Lorsque la Commission européenne propose, le 5 juillet 2023, de déréglementer les OGM, elle précise que seules les plantes seraient concernées. Elle propose même d’écrire officiellement que cette déréglementation ne concerne pas des « micro-organismes, des champignons et des animaux pour lesquels les connaissances [sur l’innocuité] disponibles sont plus limitées ». Mais elle ne mentionne pas avoir commencé à préparer le terrain pour une possible future déréglementation de ces micro-organismes, comme lui demandent déjà certaines multinationales. Elle ne rappelle pas plus avoir déjà formulé une déréglementation – partielle – pour certains utilisés en pharmacie.

Détourner l’attention avec les plantes OGM/NTG

Le projet de déréglementation en cours le plus visible est évidemment celui concernant les plantes. Formulé en juillet 2023 par la Commission européenne, la proposition initiale était complète. Fin de l’évaluation des risques, fin des autorisations de commercialisation ou d’essai en champ, fin de l’étiquetage, fin de la traçabilité, fin des mesures nationales permettant d’interdire la culture d’OGM/NTG et fin de la surveillance environnementale, tout est supprimé.

Mais depuis, le Conseil de l’Union européenne n’a pu s’accorder sur une position commune, la faute à de trop nombreux points de divergences entre les États membres. Pour plusieurs d’entre eux, à l’instar de la Pologne, il n’est pas possible de déréglementer des plantes OGM/NTG sur base d’une théorique incapacité à les différencier de plantes conventionnelles si, dans le même temps, elles doivent continuer de faire l’objet de brevets pour raison de nouveauté. Pour d’autres Etats, les consommateurs, transformateurs, distributeurs… doivent continuer à être informés de la nature des produits via un étiquetage. Nombreux sont ceux souhaitant également pouvoir continuer à décider d’interdire des cultures d’OGM/NTG sur leur sol. De son côté, le Parlement européen a finalement voté, le 7 février 2024, une position formulée dans un texte assez complexe et bancal.

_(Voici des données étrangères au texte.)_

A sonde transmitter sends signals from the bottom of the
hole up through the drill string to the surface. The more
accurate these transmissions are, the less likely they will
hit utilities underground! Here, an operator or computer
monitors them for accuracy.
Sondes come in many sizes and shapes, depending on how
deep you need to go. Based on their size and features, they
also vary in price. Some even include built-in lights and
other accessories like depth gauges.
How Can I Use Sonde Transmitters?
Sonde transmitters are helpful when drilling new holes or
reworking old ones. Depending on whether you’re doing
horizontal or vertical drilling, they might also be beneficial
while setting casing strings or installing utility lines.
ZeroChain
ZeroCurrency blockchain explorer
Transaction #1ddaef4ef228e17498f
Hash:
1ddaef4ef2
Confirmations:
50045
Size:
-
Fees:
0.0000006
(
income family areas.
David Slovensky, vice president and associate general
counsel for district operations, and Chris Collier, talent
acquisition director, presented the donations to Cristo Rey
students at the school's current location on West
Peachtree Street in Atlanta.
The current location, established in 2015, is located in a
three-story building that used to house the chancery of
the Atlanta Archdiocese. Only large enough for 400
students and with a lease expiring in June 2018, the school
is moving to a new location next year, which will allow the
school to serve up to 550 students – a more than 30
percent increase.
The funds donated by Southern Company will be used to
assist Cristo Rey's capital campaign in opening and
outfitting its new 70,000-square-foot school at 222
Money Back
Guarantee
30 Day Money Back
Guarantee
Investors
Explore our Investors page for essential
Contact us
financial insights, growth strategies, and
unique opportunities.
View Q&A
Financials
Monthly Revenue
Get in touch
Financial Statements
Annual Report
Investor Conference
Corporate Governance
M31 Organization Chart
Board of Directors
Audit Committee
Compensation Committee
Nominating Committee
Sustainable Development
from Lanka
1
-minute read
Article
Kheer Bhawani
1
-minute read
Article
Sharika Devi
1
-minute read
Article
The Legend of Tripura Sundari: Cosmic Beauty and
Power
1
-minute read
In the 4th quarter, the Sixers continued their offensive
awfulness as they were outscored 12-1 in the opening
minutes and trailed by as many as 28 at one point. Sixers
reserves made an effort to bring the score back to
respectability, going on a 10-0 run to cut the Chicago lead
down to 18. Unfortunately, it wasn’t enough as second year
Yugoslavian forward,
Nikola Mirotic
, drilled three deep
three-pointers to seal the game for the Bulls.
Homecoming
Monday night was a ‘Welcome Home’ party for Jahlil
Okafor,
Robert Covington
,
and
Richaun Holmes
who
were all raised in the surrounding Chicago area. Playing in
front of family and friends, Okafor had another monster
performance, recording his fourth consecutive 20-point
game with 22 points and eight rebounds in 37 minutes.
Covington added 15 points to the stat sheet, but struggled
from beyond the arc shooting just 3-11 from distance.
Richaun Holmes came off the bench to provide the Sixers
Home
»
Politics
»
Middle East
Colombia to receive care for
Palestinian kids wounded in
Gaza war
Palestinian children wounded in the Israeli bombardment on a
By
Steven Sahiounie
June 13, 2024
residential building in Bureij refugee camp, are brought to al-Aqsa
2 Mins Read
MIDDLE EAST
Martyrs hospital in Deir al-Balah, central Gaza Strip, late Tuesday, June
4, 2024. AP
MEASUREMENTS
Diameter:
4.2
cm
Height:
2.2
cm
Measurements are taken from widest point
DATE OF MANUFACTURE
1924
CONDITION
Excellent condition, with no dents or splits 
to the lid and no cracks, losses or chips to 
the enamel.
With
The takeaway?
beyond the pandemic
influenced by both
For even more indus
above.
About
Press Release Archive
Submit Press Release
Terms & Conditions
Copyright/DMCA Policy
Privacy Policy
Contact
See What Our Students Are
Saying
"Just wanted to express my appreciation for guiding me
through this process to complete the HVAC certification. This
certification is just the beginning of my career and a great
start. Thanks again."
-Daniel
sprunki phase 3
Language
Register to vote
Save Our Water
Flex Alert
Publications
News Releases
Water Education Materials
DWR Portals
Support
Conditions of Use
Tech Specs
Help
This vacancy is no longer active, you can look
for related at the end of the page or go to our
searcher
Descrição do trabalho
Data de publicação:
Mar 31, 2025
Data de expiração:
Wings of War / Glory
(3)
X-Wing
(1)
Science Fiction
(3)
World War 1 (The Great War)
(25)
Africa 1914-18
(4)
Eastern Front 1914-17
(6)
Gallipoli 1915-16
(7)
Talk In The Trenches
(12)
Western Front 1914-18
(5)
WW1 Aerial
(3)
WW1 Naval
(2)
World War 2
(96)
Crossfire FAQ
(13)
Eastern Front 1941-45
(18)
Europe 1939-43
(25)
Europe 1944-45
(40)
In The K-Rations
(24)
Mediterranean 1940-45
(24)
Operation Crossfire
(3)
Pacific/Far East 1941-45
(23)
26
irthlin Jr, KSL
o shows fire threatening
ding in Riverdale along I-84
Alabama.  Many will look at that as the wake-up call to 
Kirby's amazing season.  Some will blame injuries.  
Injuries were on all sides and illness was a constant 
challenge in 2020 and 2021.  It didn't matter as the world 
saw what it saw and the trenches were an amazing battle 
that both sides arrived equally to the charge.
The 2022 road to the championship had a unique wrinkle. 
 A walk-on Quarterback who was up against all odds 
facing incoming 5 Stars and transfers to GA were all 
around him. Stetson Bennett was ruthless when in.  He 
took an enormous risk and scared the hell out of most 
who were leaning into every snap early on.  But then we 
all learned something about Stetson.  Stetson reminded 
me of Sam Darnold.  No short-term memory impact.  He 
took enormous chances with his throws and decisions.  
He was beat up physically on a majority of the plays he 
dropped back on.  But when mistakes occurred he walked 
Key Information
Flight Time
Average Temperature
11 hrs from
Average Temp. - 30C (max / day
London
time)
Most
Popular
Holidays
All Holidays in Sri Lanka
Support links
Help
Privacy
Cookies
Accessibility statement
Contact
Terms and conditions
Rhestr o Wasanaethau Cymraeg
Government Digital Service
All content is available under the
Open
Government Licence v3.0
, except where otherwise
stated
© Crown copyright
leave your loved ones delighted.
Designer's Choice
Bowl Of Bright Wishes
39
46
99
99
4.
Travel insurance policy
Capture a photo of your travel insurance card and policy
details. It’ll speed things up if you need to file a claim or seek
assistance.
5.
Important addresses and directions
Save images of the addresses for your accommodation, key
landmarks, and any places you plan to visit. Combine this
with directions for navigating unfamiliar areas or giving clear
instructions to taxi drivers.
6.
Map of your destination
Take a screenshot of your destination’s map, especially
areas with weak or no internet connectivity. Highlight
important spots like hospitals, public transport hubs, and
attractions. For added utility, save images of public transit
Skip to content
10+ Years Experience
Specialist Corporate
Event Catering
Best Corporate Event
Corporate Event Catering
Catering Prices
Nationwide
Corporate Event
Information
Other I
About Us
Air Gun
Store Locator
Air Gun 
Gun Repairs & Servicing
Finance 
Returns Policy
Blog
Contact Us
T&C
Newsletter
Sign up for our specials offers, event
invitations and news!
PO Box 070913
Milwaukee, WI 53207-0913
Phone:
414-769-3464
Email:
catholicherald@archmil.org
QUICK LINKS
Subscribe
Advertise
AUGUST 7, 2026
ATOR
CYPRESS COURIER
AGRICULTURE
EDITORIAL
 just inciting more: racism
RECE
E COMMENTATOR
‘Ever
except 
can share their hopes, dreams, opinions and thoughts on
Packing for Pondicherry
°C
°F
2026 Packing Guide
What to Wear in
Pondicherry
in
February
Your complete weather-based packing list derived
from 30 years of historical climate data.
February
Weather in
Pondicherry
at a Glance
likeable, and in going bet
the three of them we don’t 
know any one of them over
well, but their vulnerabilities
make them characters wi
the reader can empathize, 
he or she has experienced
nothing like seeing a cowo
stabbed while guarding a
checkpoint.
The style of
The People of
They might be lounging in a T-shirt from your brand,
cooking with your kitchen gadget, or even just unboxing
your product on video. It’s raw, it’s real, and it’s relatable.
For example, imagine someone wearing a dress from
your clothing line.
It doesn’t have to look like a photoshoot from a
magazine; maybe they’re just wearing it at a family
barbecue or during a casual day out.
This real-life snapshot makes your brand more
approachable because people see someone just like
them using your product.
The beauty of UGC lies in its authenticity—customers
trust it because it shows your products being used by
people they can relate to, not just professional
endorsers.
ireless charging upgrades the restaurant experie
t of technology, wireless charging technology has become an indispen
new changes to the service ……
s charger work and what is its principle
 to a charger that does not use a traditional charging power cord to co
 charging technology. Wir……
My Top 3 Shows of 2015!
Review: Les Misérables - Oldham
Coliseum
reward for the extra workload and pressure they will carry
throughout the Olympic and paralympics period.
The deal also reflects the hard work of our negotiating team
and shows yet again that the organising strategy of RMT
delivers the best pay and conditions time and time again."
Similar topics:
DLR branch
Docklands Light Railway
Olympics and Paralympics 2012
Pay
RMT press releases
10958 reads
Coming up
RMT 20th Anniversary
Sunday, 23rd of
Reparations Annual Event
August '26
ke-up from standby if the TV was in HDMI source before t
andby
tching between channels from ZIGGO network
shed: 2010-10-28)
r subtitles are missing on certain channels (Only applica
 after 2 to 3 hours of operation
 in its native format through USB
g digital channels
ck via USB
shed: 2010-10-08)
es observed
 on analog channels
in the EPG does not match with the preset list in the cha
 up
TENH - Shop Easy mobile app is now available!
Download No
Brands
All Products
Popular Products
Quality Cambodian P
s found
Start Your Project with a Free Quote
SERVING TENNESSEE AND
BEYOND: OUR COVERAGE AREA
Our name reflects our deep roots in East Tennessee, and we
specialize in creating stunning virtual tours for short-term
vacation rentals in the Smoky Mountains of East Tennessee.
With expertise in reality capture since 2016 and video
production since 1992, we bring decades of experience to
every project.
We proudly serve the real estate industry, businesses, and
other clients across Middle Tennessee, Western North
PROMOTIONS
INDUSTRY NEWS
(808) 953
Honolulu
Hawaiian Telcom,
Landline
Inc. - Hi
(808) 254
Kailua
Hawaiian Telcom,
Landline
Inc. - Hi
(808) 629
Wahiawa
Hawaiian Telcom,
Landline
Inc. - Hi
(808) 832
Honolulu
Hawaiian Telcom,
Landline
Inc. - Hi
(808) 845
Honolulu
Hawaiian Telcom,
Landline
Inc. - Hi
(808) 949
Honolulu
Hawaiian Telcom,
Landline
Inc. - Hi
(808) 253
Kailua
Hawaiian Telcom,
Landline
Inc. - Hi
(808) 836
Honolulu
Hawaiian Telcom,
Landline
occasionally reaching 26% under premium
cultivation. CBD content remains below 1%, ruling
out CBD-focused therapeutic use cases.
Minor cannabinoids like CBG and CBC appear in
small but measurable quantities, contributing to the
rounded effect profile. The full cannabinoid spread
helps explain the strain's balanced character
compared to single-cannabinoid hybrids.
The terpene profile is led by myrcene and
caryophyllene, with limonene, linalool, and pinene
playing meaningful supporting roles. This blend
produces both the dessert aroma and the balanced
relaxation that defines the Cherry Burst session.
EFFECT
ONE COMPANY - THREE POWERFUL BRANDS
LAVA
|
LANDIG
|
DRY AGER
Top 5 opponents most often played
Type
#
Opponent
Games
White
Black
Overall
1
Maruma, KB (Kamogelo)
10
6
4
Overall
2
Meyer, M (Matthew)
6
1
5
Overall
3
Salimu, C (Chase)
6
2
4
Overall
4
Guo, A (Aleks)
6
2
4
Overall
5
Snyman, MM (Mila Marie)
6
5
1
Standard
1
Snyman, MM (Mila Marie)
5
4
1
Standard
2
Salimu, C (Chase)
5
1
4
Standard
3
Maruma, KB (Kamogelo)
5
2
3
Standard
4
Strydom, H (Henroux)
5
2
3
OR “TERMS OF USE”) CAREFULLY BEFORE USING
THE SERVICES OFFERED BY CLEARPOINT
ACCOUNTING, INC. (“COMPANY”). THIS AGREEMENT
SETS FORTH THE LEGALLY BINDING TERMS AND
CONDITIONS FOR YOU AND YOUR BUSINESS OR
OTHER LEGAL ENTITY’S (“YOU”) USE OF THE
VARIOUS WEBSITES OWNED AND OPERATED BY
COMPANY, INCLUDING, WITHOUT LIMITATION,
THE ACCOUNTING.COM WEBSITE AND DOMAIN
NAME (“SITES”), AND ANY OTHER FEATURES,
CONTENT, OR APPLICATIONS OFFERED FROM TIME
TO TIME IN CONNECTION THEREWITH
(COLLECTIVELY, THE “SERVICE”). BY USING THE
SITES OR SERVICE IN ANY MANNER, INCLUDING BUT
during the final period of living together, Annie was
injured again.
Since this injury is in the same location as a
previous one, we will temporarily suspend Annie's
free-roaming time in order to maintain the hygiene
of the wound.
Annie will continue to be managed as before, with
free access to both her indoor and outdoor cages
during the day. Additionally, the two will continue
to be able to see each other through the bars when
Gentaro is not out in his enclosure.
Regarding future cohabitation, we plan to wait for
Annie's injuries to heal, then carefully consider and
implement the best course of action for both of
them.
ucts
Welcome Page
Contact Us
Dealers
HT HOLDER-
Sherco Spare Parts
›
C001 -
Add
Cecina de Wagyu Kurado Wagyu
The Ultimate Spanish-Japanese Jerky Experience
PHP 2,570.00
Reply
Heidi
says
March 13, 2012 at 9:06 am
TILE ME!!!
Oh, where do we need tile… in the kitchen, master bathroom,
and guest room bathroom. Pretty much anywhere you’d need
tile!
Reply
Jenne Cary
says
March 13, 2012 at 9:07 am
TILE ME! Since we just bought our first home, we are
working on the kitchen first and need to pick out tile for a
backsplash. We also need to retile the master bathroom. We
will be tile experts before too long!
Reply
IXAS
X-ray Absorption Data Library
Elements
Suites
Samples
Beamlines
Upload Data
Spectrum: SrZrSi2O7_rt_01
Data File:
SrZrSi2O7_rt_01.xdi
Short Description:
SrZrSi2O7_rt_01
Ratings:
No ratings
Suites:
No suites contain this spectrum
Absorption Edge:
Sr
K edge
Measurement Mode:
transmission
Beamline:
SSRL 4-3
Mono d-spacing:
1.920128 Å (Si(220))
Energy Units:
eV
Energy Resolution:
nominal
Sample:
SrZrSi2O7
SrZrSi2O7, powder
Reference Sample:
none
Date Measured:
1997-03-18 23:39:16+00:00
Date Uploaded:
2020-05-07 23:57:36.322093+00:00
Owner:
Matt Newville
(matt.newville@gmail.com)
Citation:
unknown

Le calendrier imposé aux Etats membres et aux eurodéputés a contribué à focaliser l’attention sur ce projet de déréglementation des plantes OGM/NTG. Mais, dans le même temps, les entreprises ont œuvré à essayer de convaincre la Commission européenne et certains eurodéputés d’initier un travail similaire sur les micro-organismes.

Déréglementer les MGM issus des nouvelles techniques ?

Depuis 2022, certaines entreprises suggèrent, voire demandent, que la déréglementation envisagée pour les plantes OGM/NTG soit également déclinée pour les micro-organismes. Les groupes de pression EuropaBio, l’Association des fabricants et formulateurs de produits enzymatiques (Amfep) ou l’Association européenne des producteurs et livreurs d’ingrédients et leurs mélanges en nutrition animale (Fefana), verraient d’un bon œil que la Commission européenne envisage une déréglementation. EuropaBio, par exemple, écrivait en 2022 qu’elle souhaitait « une approche cohérente inter-secteur » et que « les connaissances sur les micro-organismes [soient] reconnues et prises en considération lorsque des actions politiques pour les plantes obtenues par des NTG sont développées ». D’après les informations obtenues par Inf’OGM, Euroseeds a porté un message similaire en août 2023.

Une telle demande des multinationales a finalement trouvé un écho politique du côté du Parlement européen. Le 7 février 2024, le texte voté par les eurodéputés mentionne subrepticement les micro-organismes1. Il est ainsi demandé que « les connaissances disponibles sur d’autres organismes, tels que les micro-organismes, […] devraient être examinées aux fins de futures initiatives législatives les concernant » (considérant 9). De même, un article adopté en séance plénière établit que « au plus tard en 2024, la Commission présente au Parlement européen, au Conseil, au Comité économique et social européen et au Comité des régions un rapport d’évaluation des spécificités et des besoins des autres secteurs qui ne sont pas couverts par le présent règlement, par exemple celui des micro-organismes, ainsi qu’une proposition d’autres actions stratégiques » (article 30 paragraphe 5 ter).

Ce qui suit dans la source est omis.